Okay, it seems that I have successfully split up my sprites into their respective individual classes (34 of them at the moment*). It looks like the kinks have, so far, been minimal, so I'm going to work pretty hardcore on adding new sprites for the next couple of weeks. I had been seriously procrastinating on doing this (plus playing Fallout 3--it's very, very good) which is why it's taken so long. The content pipeline stuff was very easy--almost TOO easy, if you ask me--to switch over, and I'm hoping the lack of errors as of yet isn't some sort of elaborate plan on Microsoft's behalf to get my hopes up only to, at some point in the future, bring them down.

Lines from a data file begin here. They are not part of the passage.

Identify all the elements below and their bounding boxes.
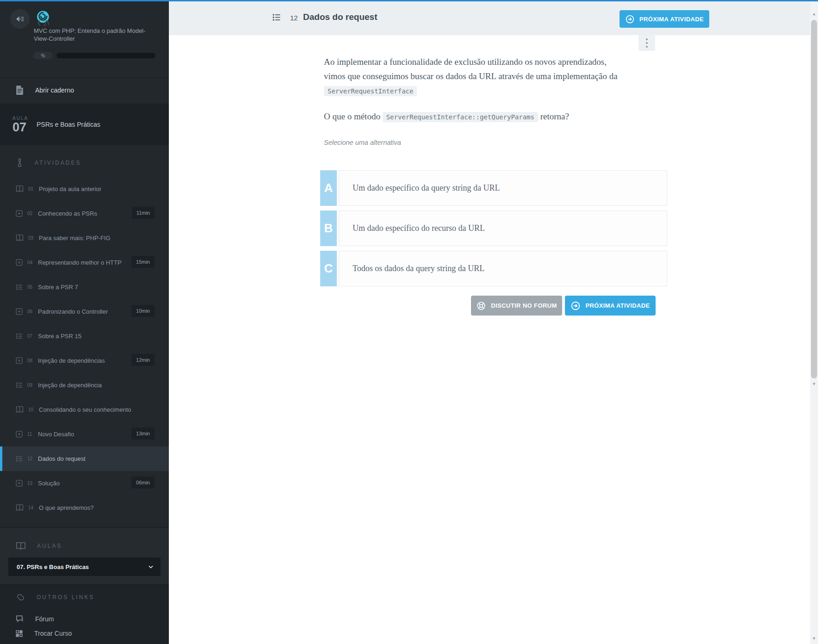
activity-item-number: 14 [28, 505, 36, 510]
open-notebook-label: Abrir caderno [35, 87, 74, 94]
activity-number: 12 [290, 14, 298, 22]
activity-item-label: Solução [38, 480, 60, 487]
next-activity-button-bottom[interactable]: PRÓXIMA ATIVIDADE [565, 296, 656, 316]
scroll-down-arrow-icon-bottom[interactable]: ▼ [811, 636, 817, 641]
forum-label: Fórum [35, 615, 54, 623]
activity-item-number: 01 [28, 186, 36, 192]
book-icon [15, 504, 24, 512]
activity-item-number: 13 [27, 481, 35, 486]
scrollbar-thumb[interactable] [811, 20, 817, 378]
activity-item-label: Conhecendo as PSRs [38, 210, 97, 217]
forum-link[interactable]: Fórum [0, 612, 169, 626]
option-text: Todos os dados da query string da URL [353, 264, 484, 273]
next-activity-button-top[interactable]: PRÓXIMA ATIVIDADE [620, 10, 709, 28]
sidebar-activity-item[interactable]: 06 Padronizando o Controller 10min [0, 299, 169, 324]
activity-duration-badge: 06min [131, 477, 155, 489]
other-links-header: OUTROS LINKS [0, 590, 169, 605]
lifebuoy-icon [476, 301, 486, 311]
course-title: MVC com PHP: Entenda o padrão Model-View… [34, 27, 149, 43]
progress-percent-badge: % [33, 52, 53, 59]
sidebar-activity-item[interactable]: 09 Injeção de dependência [0, 373, 169, 397]
vertical-scrollbar[interactable]: ▲ ▼ ▼ [810, 1, 818, 644]
activity-item-label: Para saber mais: PHP-FIG [39, 235, 111, 242]
open-notebook-button[interactable]: Abrir caderno [0, 78, 169, 102]
arrow-right-circle-icon [625, 14, 635, 24]
activity-item-number: 03 [28, 235, 36, 241]
video-icon [15, 357, 23, 365]
discuss-forum-label: DISCUTIR NO FORUM [491, 302, 557, 309]
activity-item-label: Representando melhor o HTTP [38, 259, 122, 266]
video-icon [15, 259, 23, 266]
activity-header: 12 Dados do request PRÓXIMA ATIVIDADE [169, 1, 810, 35]
question-sentence: O que o método ServerRequestInterface::g… [324, 111, 648, 122]
activities-section-label: ATIVIDADES [35, 160, 81, 166]
book-icon [15, 234, 24, 242]
activity-item-label: Injeção de dependências [38, 357, 105, 364]
video-icon [15, 210, 23, 217]
question-text: Ao implementar a funcionalidade de exclu… [324, 57, 618, 81]
flask-icon [16, 158, 24, 168]
activity-item-number: 05 [27, 285, 35, 290]
sidebar-activity-item[interactable]: 03 Para saber mais: PHP-FIG [0, 226, 169, 250]
list-icon [15, 283, 23, 291]
activity-item-label: O que aprendemos? [39, 504, 94, 511]
select-alternative-hint: Selecione uma alternativa [324, 139, 401, 146]
activity-item-label: Padronizando o Controller [38, 308, 108, 315]
scroll-down-arrow-icon[interactable]: ▼ [811, 382, 817, 386]
notebook-icon [15, 85, 24, 95]
lesson-word: AULA [12, 116, 34, 121]
sidebar-activity-item[interactable]: 14 O que aprendemos? [0, 495, 169, 520]
arrow-right-circle-icon [570, 301, 581, 311]
activities-section-header: ATIVIDADES [0, 154, 169, 172]
sidebar-activity-item[interactable]: 02 Conhecendo as PSRs 11min [0, 201, 169, 226]
open-book-icon [16, 541, 26, 551]
activity-duration-badge: 12min [131, 354, 155, 366]
activity-item-label: Novo Desafio [38, 431, 74, 438]
sidebar-activity-item[interactable]: 01 Projeto da aula anterior [0, 177, 169, 201]
code-span: ServerRequestInterface [324, 86, 417, 96]
sidebar-activity-item[interactable]: 10 Consolidando o seu conhecimento [0, 397, 169, 422]
sidebar-activity-item[interactable]: 07 Sobre a PSR 15 [0, 324, 169, 348]
current-lesson-banner: AULA 07 PSRs e Boas Práticas [0, 104, 169, 145]
activity-item-label: Sobre a PSR 15 [38, 333, 81, 340]
activity-item-number: 12 [27, 456, 35, 461]
sidebar-collapse-button[interactable] [10, 9, 30, 29]
option-letter-badge: A [320, 170, 337, 206]
lesson-select-dropdown[interactable]: 07. PSRs e Boas Práticas [8, 557, 161, 576]
discuss-forum-button[interactable]: DISCUTIR NO FORUM [471, 296, 562, 316]
switch-course-link[interactable]: Trocar Curso [0, 626, 169, 641]
video-icon [15, 430, 23, 438]
app-window: MVC com PHP: Entenda o padrão Model-View… [0, 0, 818, 644]
video-icon [15, 479, 23, 487]
code-span-method: ServerRequestInterface::getQueryParams [383, 112, 538, 122]
sidebar-activity-item[interactable]: 13 Solução 06min [0, 471, 169, 495]
sidebar-activity-item[interactable]: 11 Novo Desafio 13min [0, 422, 169, 446]
answer-option-c[interactable]: C Todos os dados da query string da URL [320, 251, 667, 286]
answer-option-b[interactable]: B Um dado específico do recurso da URL [320, 211, 667, 246]
option-letter-badge: B [320, 211, 337, 246]
scroll-up-arrow-icon[interactable]: ▲ [811, 12, 817, 16]
activity-item-label: Sobre a PSR 7 [38, 284, 78, 291]
sidebar-activity-item[interactable]: 05 Sobre a PSR 7 [0, 275, 169, 299]
sidebar-activity-item[interactable]: 04 Representando melhor o HTTP 15min [0, 250, 169, 275]
activity-item-label: Dados do request [38, 455, 86, 462]
list-icon [15, 332, 23, 340]
course-logo-icon [32, 8, 53, 29]
next-activity-label-bottom: PRÓXIMA ATIVIDADE [585, 302, 650, 309]
links-icon [16, 593, 25, 602]
lesson-number: 07 [12, 121, 34, 134]
option-text: Um dado específico do recurso da URL [353, 223, 485, 233]
activity-item-number: 09 [27, 383, 35, 388]
more-options-button[interactable] [638, 35, 655, 51]
activity-item-number: 06 [27, 309, 35, 314]
question-paragraph: Ao implementar a funcionalidade de exclu… [324, 55, 629, 99]
activity-item-number: 10 [28, 407, 36, 412]
answer-option-a[interactable]: A Um dado específico da query string da … [320, 170, 667, 206]
sidebar-activity-item[interactable]: 08 Injeção de dependências 12min [0, 348, 169, 373]
activity-duration-badge: 11min [132, 207, 155, 219]
activity-title: Dados do request [303, 12, 377, 22]
book-icon [15, 185, 24, 193]
sidebar-activity-item[interactable]: 12 Dados do request [0, 446, 169, 471]
activity-item-number: 11 [27, 432, 35, 437]
activity-duration-badge: 13min [131, 427, 155, 440]
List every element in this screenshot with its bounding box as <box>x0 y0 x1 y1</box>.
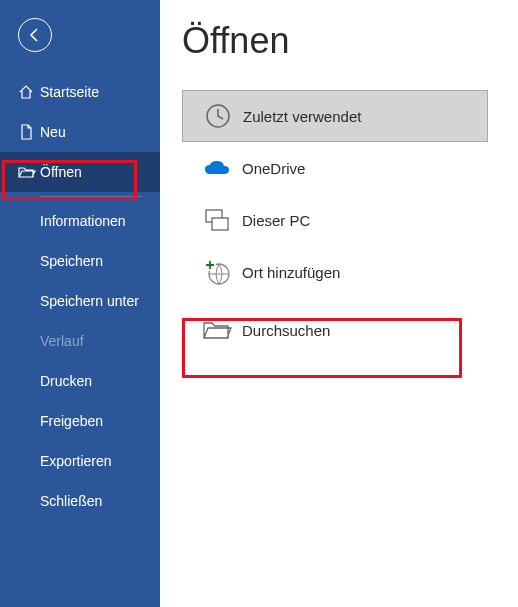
sidebar-item-oeffnen[interactable]: Öffnen <box>0 152 160 192</box>
home-icon <box>18 84 40 100</box>
sidebar-divider <box>40 196 142 197</box>
option-browse[interactable]: Durchsuchen <box>182 304 488 356</box>
sidebar-item-exportieren[interactable]: Exportieren <box>0 441 160 481</box>
new-document-icon <box>18 124 40 140</box>
sidebar-item-verlauf: Verlauf <box>0 321 160 361</box>
option-label-addplace: Ort hinzufügen <box>242 264 340 281</box>
sidebar-item-speichern[interactable]: Speichern <box>0 241 160 281</box>
option-addplace[interactable]: Ort hinzufügen <box>182 246 488 298</box>
clock-icon <box>193 102 243 130</box>
option-recent[interactable]: Zuletzt verwendet <box>182 90 488 142</box>
sidebar-label-oeffnen: Öffnen <box>40 164 82 180</box>
browse-folder-icon <box>192 318 242 342</box>
sidebar-item-drucken[interactable]: Drucken <box>0 361 160 401</box>
sidebar-item-speichern-unter[interactable]: Speichern unter <box>0 281 160 321</box>
sidebar-label-drucken: Drucken <box>40 373 92 389</box>
sidebar-label-exportieren: Exportieren <box>40 453 112 469</box>
onedrive-icon <box>192 158 242 178</box>
add-location-icon <box>192 258 242 286</box>
backstage-sidebar: Startseite Neu Öffnen Informationen Spei… <box>0 0 160 607</box>
option-thispc[interactable]: Dieser PC <box>182 194 488 246</box>
sidebar-item-schliessen[interactable]: Schließen <box>0 481 160 521</box>
page-title: Öffnen <box>182 20 488 62</box>
option-label-recent: Zuletzt verwendet <box>243 108 361 125</box>
computer-icon <box>192 208 242 232</box>
back-arrow-icon <box>27 27 43 43</box>
sidebar-label-informationen: Informationen <box>40 213 126 229</box>
sidebar-item-freigeben[interactable]: Freigeben <box>0 401 160 441</box>
option-label-browse: Durchsuchen <box>242 322 330 339</box>
option-label-thispc: Dieser PC <box>242 212 310 229</box>
open-folder-icon <box>18 164 40 180</box>
sidebar-item-startseite[interactable]: Startseite <box>0 72 160 112</box>
svg-rect-2 <box>212 218 228 230</box>
option-onedrive[interactable]: OneDrive <box>182 142 488 194</box>
sidebar-label-speichern-unter: Speichern unter <box>40 293 139 309</box>
sidebar-item-neu[interactable]: Neu <box>0 112 160 152</box>
sidebar-label-verlauf: Verlauf <box>40 333 84 349</box>
sidebar-label-startseite: Startseite <box>40 84 99 100</box>
sidebar-item-informationen[interactable]: Informationen <box>0 201 160 241</box>
sidebar-label-schliessen: Schließen <box>40 493 102 509</box>
option-label-onedrive: OneDrive <box>242 160 305 177</box>
main-panel: Öffnen Zuletzt verwendet OneDrive Dieser… <box>160 0 518 607</box>
back-button[interactable] <box>18 18 52 52</box>
sidebar-label-neu: Neu <box>40 124 66 140</box>
sidebar-label-freigeben: Freigeben <box>40 413 103 429</box>
sidebar-label-speichern: Speichern <box>40 253 103 269</box>
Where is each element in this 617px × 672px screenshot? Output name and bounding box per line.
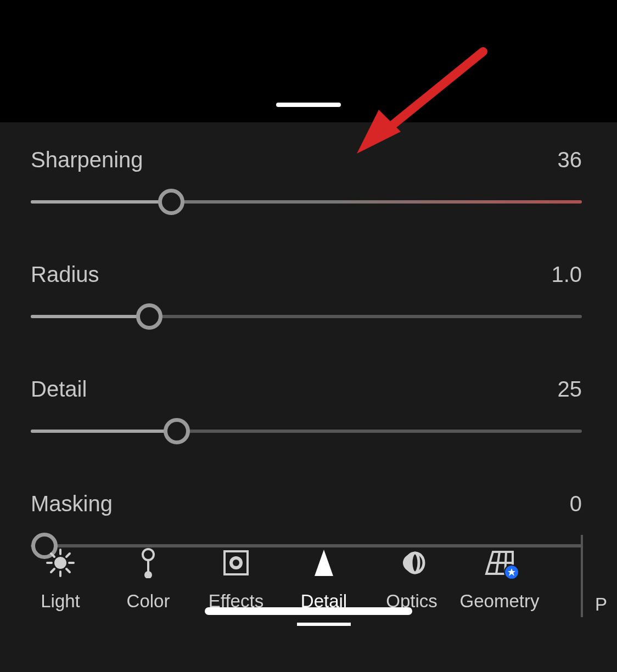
tab-geometry-label: Geometry [460, 591, 540, 612]
svg-line-6 [66, 569, 70, 572]
radius-slider[interactable] [31, 304, 582, 329]
svg-point-11 [145, 572, 151, 578]
tab-color[interactable]: Color [104, 548, 192, 623]
detail-slider[interactable] [31, 419, 582, 443]
optics-icon [397, 548, 426, 578]
masking-value: 0 [570, 492, 582, 516]
tab-light[interactable]: Light [16, 548, 104, 623]
svg-point-0 [55, 558, 65, 568]
svg-marker-22 [508, 568, 515, 576]
tab-light-label: Light [41, 591, 80, 612]
svg-point-9 [143, 549, 154, 560]
sharpening-slider[interactable] [31, 190, 582, 214]
radius-slider-row: Radius 1.0 [31, 262, 582, 329]
svg-line-7 [51, 569, 54, 572]
detail-label: Detail [31, 377, 87, 402]
effects-icon [222, 548, 250, 578]
sharpening-label: Sharpening [31, 148, 143, 172]
tab-presets-cutoff[interactable]: P [595, 551, 617, 615]
tab-presets-label-fragment: P [595, 594, 607, 614]
light-icon [45, 548, 76, 578]
radius-value: 1.0 [551, 262, 582, 287]
active-tab-underline [297, 623, 351, 626]
radius-label: Radius [31, 262, 99, 287]
svg-point-17 [411, 553, 419, 573]
svg-marker-15 [315, 550, 333, 576]
tab-color-label: Color [127, 591, 170, 612]
detail-icon [311, 548, 336, 578]
preview-area [0, 0, 617, 122]
masking-label: Masking [31, 492, 113, 516]
tab-geometry[interactable]: Geometry [456, 548, 543, 623]
svg-point-14 [233, 560, 239, 566]
premium-badge-icon [504, 564, 519, 580]
svg-line-5 [51, 554, 54, 557]
sharpening-value: 36 [558, 148, 582, 172]
detail-slider-row: Detail 25 [31, 377, 582, 443]
geometry-icon [483, 548, 516, 578]
drag-handle[interactable] [276, 103, 341, 107]
svg-line-8 [66, 554, 70, 557]
sharpening-slider-row: Sharpening 36 [31, 148, 582, 214]
detail-panel: Sharpening 36 Radius 1.0 Detail 25 [0, 122, 617, 558]
tabs-divider [581, 535, 583, 617]
color-icon [137, 548, 160, 578]
detail-value: 25 [558, 377, 582, 402]
home-indicator[interactable] [205, 607, 412, 615]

As I've said, though, and this was the whole point of this exercise, this will make it incredibly easy to add new sprites without hassles. I just have to crank out some seriously amazing programmer art and I'll be good to go. I also need to port the project to XNA 3.0, see how that works out on the XBox, and look at what new stuff 3.0 offers.
My next major undertaking is going to have to be a fancy-schmancy Winforms level editor where you can do really crazy things like, you know, undo. This is some serious technology we're talking about here. I'm not going to start on that for at least a month or two, though, because it wouldn't make much sense to start that before the sprites are all at least somewhat finished. My master plan, at this point, is looking something like this:
1. Make a bunch of sprites.
2. Fancy level editor.
3. Engine enhancements (particles, better collisions, more sounds, et cetera).
Hopefully I'll make the time to work on it.
* The projectiles and powerups still use a shared class (Projectile.cs). This is because I need to convert objects between the different types fairly regularly in the course of a level. So, really, counting the five sprite types (so far) in the Projectile class, it's really 38 types. THE MORE YOU KNOW!